If a new relationship to the body is one sign of the modern in the buildings of Gandhi’s ashrams, which manifests in an opening up, in an increased spatial porosity, then the other is the care taken in the articulation of the place for the individual, who for Gandhi is at the very root of being modern. For Gandhi, the study, a place for contemplation, reading, and writing, is the site of the inner conversation that defines the individual. It bears noting that his “study” is distinct from his daftar, or office, for which a separate building was built. It was at Hriday Kunj in Ahmedabad that the study emerged as a partitioned space within the osri and, like the kitchen in his Rajkot house, was the domain of an individual simultaneously connected to the social realm of the house. It was the archetype of the rasodu, or kitchen, that Gandhi appropriated for the development of the study. Fifteen years later, at Bapu Kutir, in 1933, the study, scaled down by a bamboo loft, became a far more intimate space. Gandhi now inhabited the very wall that separates the osri from the inner space of the house: a carved-out space, delicate in its articulation and tactility. Apart from limiting the cost of its construction to Rs. 500, Gandhi had one other expectation from the building: he wanted to be able to see the sky from any place within it. It is from the study of the kutir that this is possible. The study at Wardha is thus a space where one is simultaneously held and released.

Image 26
The prayer ground at Sewagram Ashram, Wardha, is the clearing, open to sky, in an otherwise heavily treed precinct. Courtesy anthill design, Ahmedabad, 2016

A note on spatiality of porosity: porosity must be distinguished from the transparent that is so valorized by European modern architecture. I have argued elsewhere that this porosity arises from an attitude of agrarian frugality rather than of mechanical efficiencies. This opening up distinguishes itself from the Wrightian corner window or the Corbusian plan libre (both contemporaneous with the architecture under discussion) as the mechanisms facilitating this openness are not dependent on technological articulations of material and structure, or for that matter, a mechanized production process. This openness is the direct result of the control over oneself, over one’s behavior, and the ability to transform the activities that underpin function with this changed behavior. If one of the credos of modern architecture is that form follows function, Gandhi would extend this inward ad infinitum: form follows function, which follows activity, which follows behavior, which follows resolve, which in turn is a function of discipline, which is a direct result of control over the self, which is necessary for an inquiry of truth, which is based on being able to hear and have a conversation with the “small, still voice” within, which in turn defines the modern individual.
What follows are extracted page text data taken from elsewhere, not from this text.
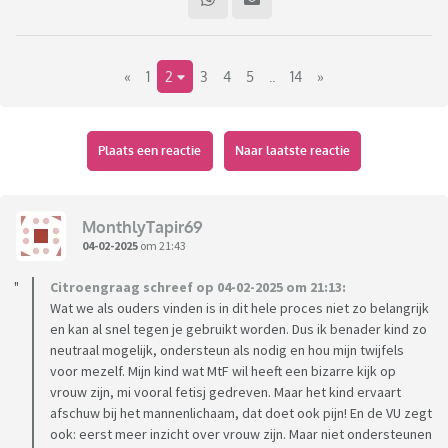
doorverwezen via de huisarts naar de genderpoli en wil
nergens over praten want het is diens reis niet die van ons en
we hebben er maar naar te schikken en we hebben er verder
«
1
2
3
4
5
..
14
»
elke dag ruzie over. Niet omdat wij die ruzie starten
integendeel. Maar omdat er een opmerking wordt gemaakt
of omdat ie zelf erover begint. De sfeer is niet te harden en
hen loopt om elke scheet weg van huis momenteel. Als iets
Plaats een reactie
Naar laatste reactie
hen niet zint. Of als we vragen hebben. Vrij snel is ons kind in
sociale transitie gegaan; sieraden, makeup, lang haar laten
groeien, vrouwen kleding en naamswijziging (voor vrienden)
MonthlyTapir69
en voornaamwoorden veranderen (voor vrienden) Ik was net
04-02-2025
om 21:43
gewend aan die en hen en nu moet het al zij en haar worden.
Citroengraag schreef op 04-02-2025 om 21:13:
Wat we als ouders vinden is in dit hele proces niet zo belangrijk
Kijk onze middelste is gay en we hebben er nooit 1 dag
en kan al snel tegen je gebruikt worden. Dus ik benader kind zo
moeilijk om gedaan of er wat van gevonden. Zowel mijn man
neutraal mogelijk, ondersteun als nodig en hou mijn twijfels
en ik zijn bi voor wat het waard is dit te vermelden. Maar deze
voor mezelf. Mijn kind wat MtF wil heeft een bizarre kijk op
hebben we niet zien aankomen.
vrouw zijn, mi vooral fetisj gedreven. Maar het kind ervaart
afschuw bij het mannenlichaam, dat doet ook pijn! En de VU zegt
Enige context: kind is ass, adhd en hb en is nogal zwart wit en
ook: eerst meer inzicht over vrouw zijn. Maar niet ondersteunen
rigide. Als ik geen man ben dan ben ik vast een vrouw en dat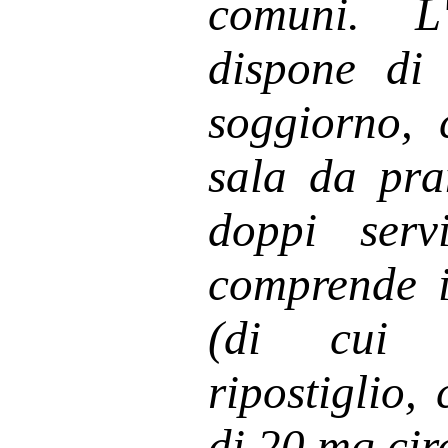
comuni. L
dispone di 
soggiorno, 
sala da pra
doppi serv
comprende i
(di cui 
ripostiglio,
di 20 mq cir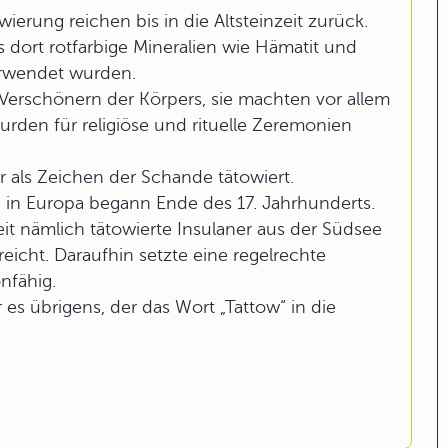
rung reichen bis in die Altsteinzeit zurück.
 dort rotfarbige Mineralien wie Hämatit und
erwendet wurden.
erschönern der Körpers, sie machten vor allem
rden für religiöse und rituelle Zeremonien
 als Zeichen der Schande tätowiert.
in Europa begann Ende des 17. Jahrhunderts.
it nämlich tätowierte Insulaner aus der Südsee
cht. Daraufhin setzte eine regelrechte
nfähig.
s übrigens, der das Wort „Tattow“ in die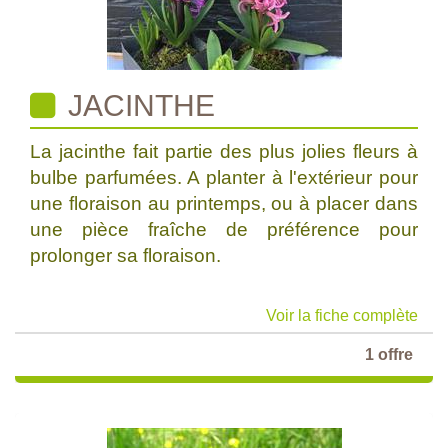
JACINTHE
La jacinthe fait partie des plus jolies fleurs à
bulbe parfumées. A planter à l'extérieur pour
une floraison au printemps, ou à placer dans
une pièce fraîche de préférence pour
prolonger sa floraison.
Voir la fiche complète
1 offre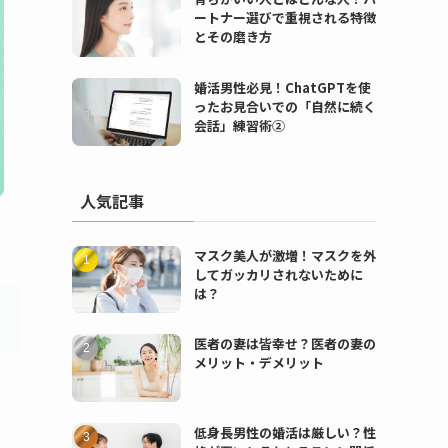
ートナー選びで重視される特徴
とその磨き方
婚活男性必見！ChatGPTを使
ったお見合いでの「自然に続く
会話」練習術②
人気記事
マスク美人が激増！マスクを外
してガッカリされないために
は？
医者の妻は皆幸せ？医者の妻の
メリット・デメリット
低身長男性の婚活は厳しい？性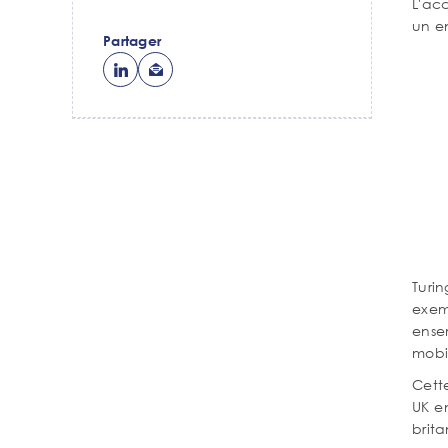
L'ac
un en
Partager
Turi
exem
ense
mobil
Cette
UK en
brita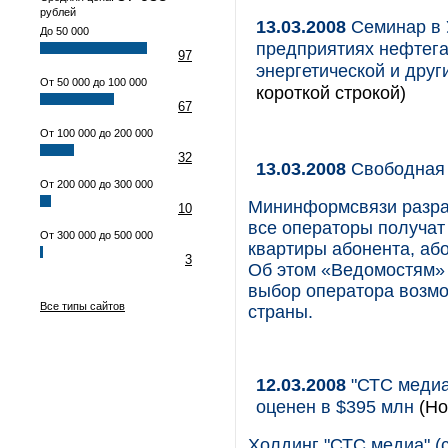
рублей
13.03.2008
Семинар в 
До 50 000
предприятиях нефтега
97
энергетической и дру
От 50 000 до 100 000
короткой строкой)
67
От 100 000 до 200 000
32
13.03.2008
Свободная
От 200 000 до 300 000
Мининформсвязи разраб
10
все операторы получат 
От 300 000 до 500 000
квартиры абонента, аб
3
Об этом «Ведомостям» 
выбор оператора возмож
Все типы сайтов
страны.
12.03.2008
"СТС медиа
оценен в $395 млн
(Но
Холдинг "СТС медиа" (с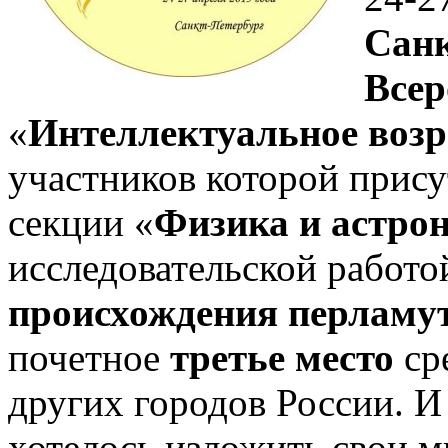
Санк
Всер
«
Интеллектуальное возр
участников которой присут
секции «
Физика и астро
исследовательской работо
происхождения перламу
почетное
третье место
ср
других городов России. И
хотелось изложить свои м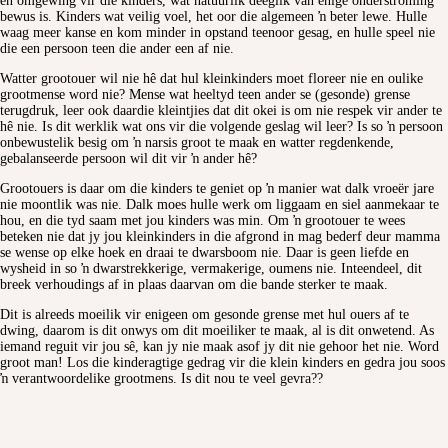
en omgewing vir die kinders, wat natuurlik deeglik van enige onderstroming
bewus is. Kinders wat veilig voel, het oor die algemeen ŉ beter lewe. Hulle
waag meer kanse en kom minder in opstand teenoor gesag, en hulle speel nie
die een persoon teen die ander een af nie.
Watter grootouer wil nie hê dat hul kleinkinders moet floreer nie en oulike
grootmense word nie? Mense wat heeltyd teen ander se (gesonde) grense
terugdruk, leer ook daardie kleintjies dat dit okei is om nie respek vir ander te
hê nie. Is dit werklik wat ons vir die volgende geslag wil leer? Is so ŉ persoon
onbewustelik besig om ŉ narsis groot te maak en watter regdenkende,
gebalanseerde persoon wil dit vir ŉ ander hê?
Grootouers is daar om die kinders te geniet op ŉ manier wat dalk vroeër jare
nie moontlik was nie. Dalk moes hulle werk om liggaam en siel aanmekaar te
hou, en die tyd saam met jou kinders was min. Om ŉ grootouer te wees
beteken nie dat jy jou kleinkinders in die afgrond in mag bederf deur mamma
se wense op elke hoek en draai te dwarsboom nie. Daar is geen liefde en
wysheid in so ŉ dwarstrekkerige, vermakerige, oumens nie. Inteendeel, dit
breek verhoudings af in plaas daarvan om die bande sterker te maak.
Dit is alreeds moeilik vir enigeen om gesonde grense met hul ouers af te
dwing, daarom is dit onwys om dit moeiliker te maak, al is dit onwetend. As
iemand reguit vir jou sê, kan jy nie maak asof jy dit nie gehoor het nie. Word
groot man! Los die kinderagtige gedrag vir die klein kinders en gedra jou soos
ŉ verantwoordelike grootmens. Is dit nou te veel gevra??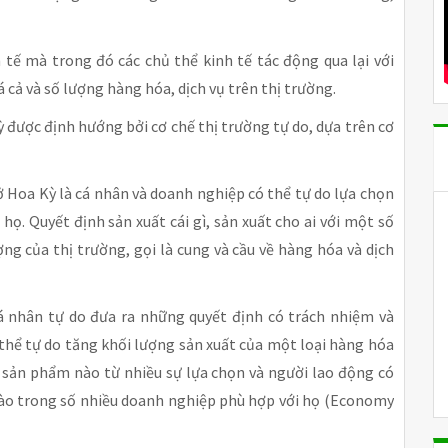
 tế mà trong đó các chủ thể kinh tế tác động qua lại với
iá cả và số lượng hàng hóa, dịch vụ trên thị trường.
ỳ được định hướng bởi cơ chế thị trường tự do, dựa trên cơ
ở Hoa Kỳ là cá nhân và doanh nghiệp có thể tự do lựa chọn
 họ. Quyết định sản xuất cái gì, sản xuất cho ai với một số
ợng của thị trường, gọi là cung và cầu về hàng hóa và dịch
cá nhân tự do đưa ra những quyết định có trách nhiệm và
 thể tự do tăng khối lượng sản xuất của một loại hàng hóa
ỳ sản phẩm nào từ nhiều sự lựa chọn và người lao động có
 nào trong số nhiều doanh nghiệp phù hợp với họ (Economy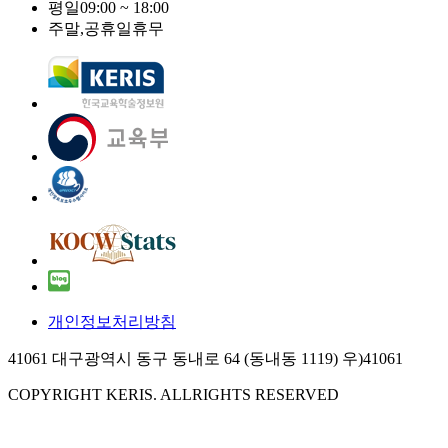
평일
09:00 ~ 18:00
주말,공휴일
휴무
개인정보처리방침
41061 대구광역시 동구 동내로 64 (동내동 1119) 우)41061
COPYRIGHT KERIS. ALLRIGHTS RESERVED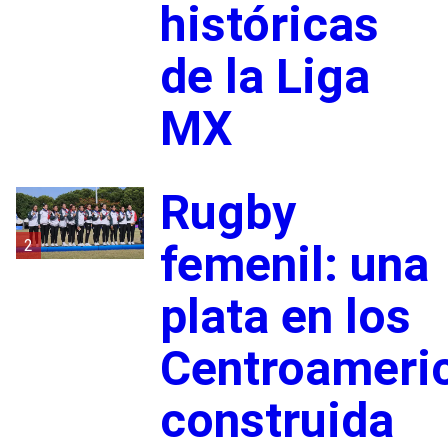
históricas
de la Liga
MX
Rugby
2
femenil: una
plata en los
Centroameri
construida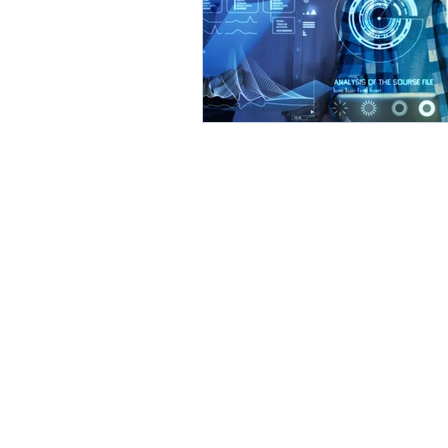
Mayo 24: Aprendizaje - eLearning
Marzo 24: Salud Mental y Autocui
Adistra
Mejores personas, mejores resul
Síguenos en LinkedIn
+56 (2) 2231 3512
+56 (2) 22
​Las Urbinas 165, of. 302, Provid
If our cumulative behavior aggregates into what we now call “lifestyle,” and we have a choice of lifestyle, then it follows that this choice also determines the material, technological, and formal choices that are ethically open to us. Gandhi’s visionary architecture demonstrated this long before it became an environmentalist credo that the future of the planet may well depend on the manner in which each of us chooses to live. As Gandhi often said, the purity of the means results in the purity of the ends. Form then has ethical and moral underpinnings. The choice of form must necessarily emerge from careful experimentation through a sequence that leads from a relationship to one’s inner self.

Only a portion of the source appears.